Form 6-K

 

 

 

UNITED STATES

SECURITIES AND EXCHANGE COMMISSION

Washington, D. C. 20549

 

 

FORM 6-K

 

 

Report of Foreign Private Issuer

Pursuant to Rule 13a-16 or 15d-16 under the

Securities Exchange Act of 1934

For April 19, 2012

Commission File Number: 000-51672

 

 

FreeSeas Inc.

10, Eleftheriou Venizelou Street (Panepistimiou Ave.)

106 71, Athens, Greece

(Address of principal executive offices)

 

 

Indicate by check mark whether the registrant files or will file annual reports under cover Form 20-F or Form 40-F.

Form 20-F  þ            Form 40-F   ¨

Indicate by check mark if the registrant is submitting the Form 6-K in paper as permitted by Regulation S-T Rule 101(b)(1):  ¨

Indicate by check mark if the registrant is submitting the Form 6-K in paper as permitted by Regulation S-T Rule 101(b)(7):  ¨

Indicate by check mark whether the registrant by furnishing the information contained in this Form is also thereby furnishing the information to the Commission pursuant to Rule 12g3-2(b) under the Securities Exchange Act of 1934.

Yes  ¨            No  þ

If “Yes” is marked, indicate below the file number assigned to the registrant in connection with Rule 12g3-2(b): 82-            .

 

 

 


FreeSeas Inc. (the “Company”) is filing this Report on Form 6-K to provide the following information:

Restructuring of Bank Debt

As a result of the historically low charter rates for dry bulk vessels since early 2011, and the resulting material adverse impact on the Company’s results of operations, the Company has undertaken negotiations with each of its lenders to restructure the Company’s debt repayments.
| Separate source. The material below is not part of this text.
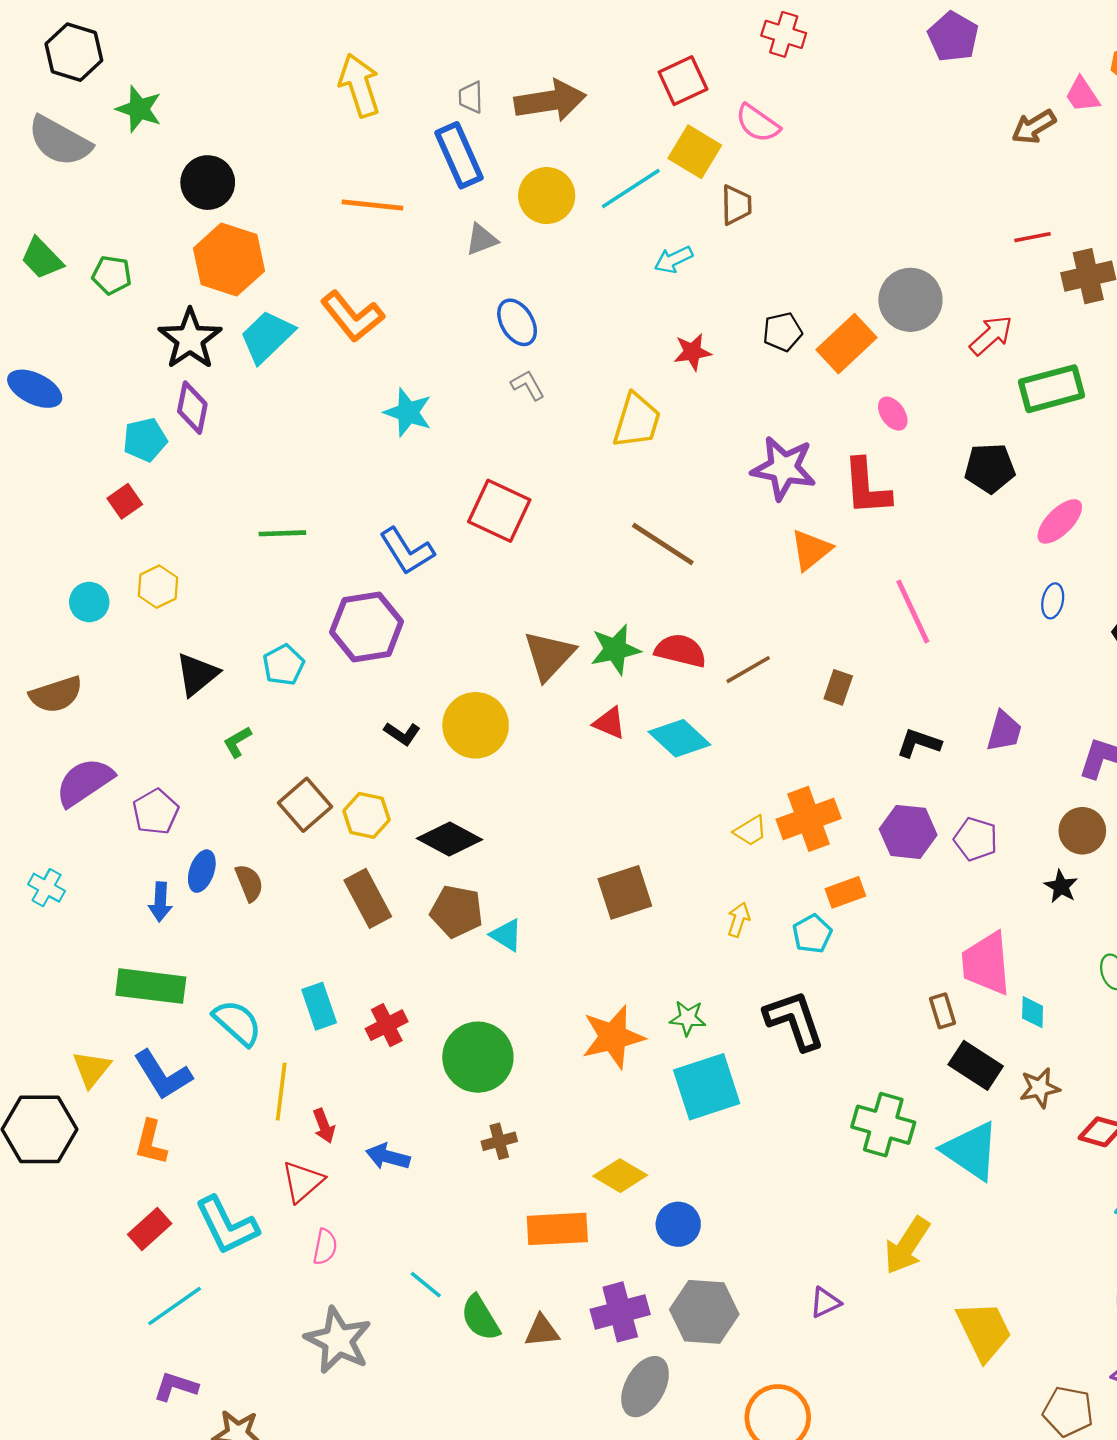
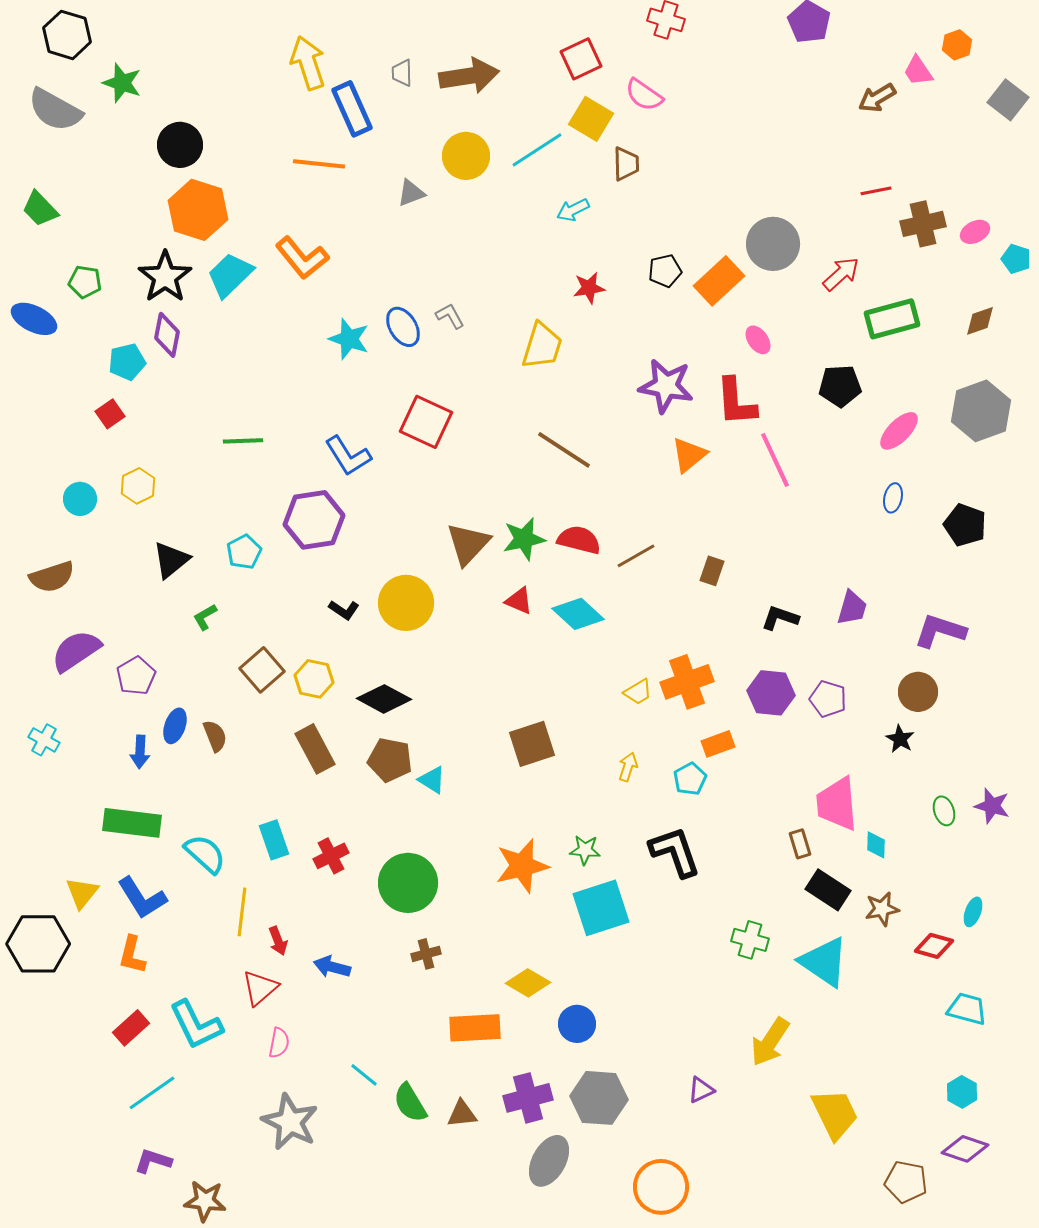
blue rectangle: (459, 155) -> (352, 109), moved
green pentagon: (112, 275) -> (85, 282), moved
blue ellipse: (517, 322) -> (403, 327), moved
pink line: (913, 612) -> (775, 460), moved
green cross: (883, 1125) -> (750, 940), size x0.7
Credit Suisse AG (“Credit Suisse”). The Company is a party to a Loan and Facility Agreement dated December 24, 2007, as amended, with Credit Suisse (the “Credit Suisse Facility Agreement”). The Company received a written proposal dated February 15, 2012, which proposal is subject to documentation and to participation by the Company’s other lenders, pursuant to which Credit Suisse has agreed to a two-year principal moratorium and restructuring of the interest rate, with an initial reduction to LIBOR plus 1% for the moratorium period. Under the proposal, the Company will not have to sell further vessels as previously required by Credit Suisse. As of the date of this report, we have not entered into definitive agreements reflecting this written proposal.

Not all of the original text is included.